1                        PER CURIAM.   Lance Pelky appeals a judgment convicting him of possessing THC as a repeater.  Pelky pled no contest after the trial court denied his motion to suppress the marijuana seized during a pat-down search performed by officer James Schaut.  The trial court ruled that Schaut had the right to frisk Pelky for weapons and the marijuana was in plain view.  Pelky argues (1) Shaut lacked any reasonable articulable suspicion to support the pat-down search and (2) the plain view doctrine does not apply because Schaut was not legally entitled to be in a position to observe the marijuana because he saw it during the pat-down search.  We need not decide whether the pat-down search was justified because we conclude the marijuana was in Schaut’s plain view even if he had not been performing the pat down search. 

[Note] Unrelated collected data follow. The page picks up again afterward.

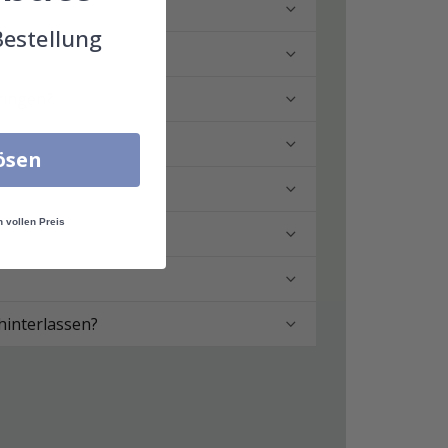
Bestellung
ringen?
lösen
n vollen Preis
hinterlassen?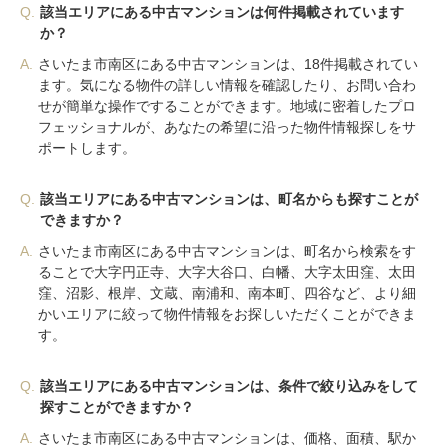
Q.
該当エリアにある中古マンションは何件掲載されています
か？
A.
さいたま市南区にある中古マンションは、18件掲載されてい
ます。気になる物件の詳しい情報を確認したり、お問い合わ
せが簡単な操作ですることができます。地域に密着したプロ
フェッショナルが、あなたの希望に沿った物件情報探しをサ
ポートします。
Q.
該当エリアにある中古マンションは、町名からも探すことが
できますか？
A.
さいたま市南区にある中古マンションは、町名から検索をす
ることで大字円正寺、大字大谷口、白幡、大字太田窪、太田
窪、沼影、根岸、文蔵、南浦和、南本町、四谷など、より細
かいエリアに絞って物件情報をお探しいただくことができま
す。
Q.
該当エリアにある中古マンションは、条件で絞り込みをして
探すことができますか？
A.
さいたま市南区にある中古マンションは、価格、面積、駅か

2                        Schaut was the only witness at the suppression hearing.  He testified that he was dispatched to an accident scene in a rural area at 5 a.m.  He found a car in the ditch.  Pelky was slumped over in the passenger seat with his T-shirt pulled up over his head.  After Schaut pounded on the doors, yelled, and eventually poked Pelky, Pelky woke up.  After Schaut assisted Pelky in pulling his shirt down, Pelky exited the car and appeared intoxicated.  He identified himself but had no identifying documents.  He told Schaut that another person was driving the car and after they got stuck in the mud, the driver went to get help and Pelky fell asleep in the car.

3                        Schaut decided to conduct a pat-down search of Pelky for weapons because of his previous experience with intoxicated people.  During the frisk, Schaut saw a plastic bag containing marijuana sticking out of a small pocket on Pelky’s right calf.  Schaut seized the marijuana and arrested Pelky.

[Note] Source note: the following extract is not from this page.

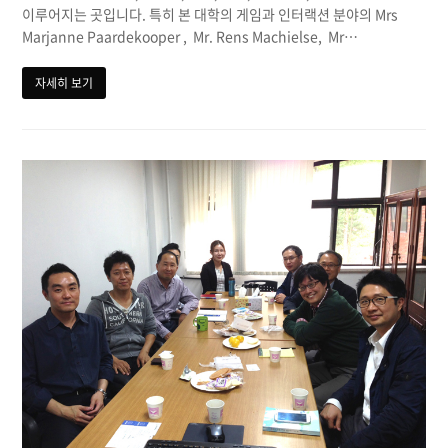
이루어지는 곳입니다. 특히 본 대학의 게임과 인터랙션 분야의 Mrs
Marjanne Paardekooper , Mr. Rens Machielse, Mr…
자세히 보기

4                        The plain view doctrine applies when an officer observes contraband that is plainly visible from a location where the officer had prior justification for being.  See State v. Guy, 172 Wis. 2d 86, 101, 492 N.W.2d 311 (1992).  Pelky’s argument that the marijuana would not have been seen but for the allegedly illegal pat-down search is not supported by Schaut’s uncontradicted testimony or the trial court’s findings.  Schaut testified the marijuana would have been in his plain view even if he had not been involved in the pat down at the time.  The trial court found that Schaut observed the marijuana by seeing it, not by first feeling it or thinking it was a weapon.  Because the marijuana was in plain view of a person not performing a pat down search, the fact that Schaut was frisking Pelky at the time he first saw the marijuana is irrelevant.  The record shows the marijuana was plainly visible from a location where Schaut had the right to be regardless of the validity of the pat down search.

            By the Court.—Judgment affirmed.

            This opinion will not be published.  See Wis. Stat. Rule 809.23(1)(b)5.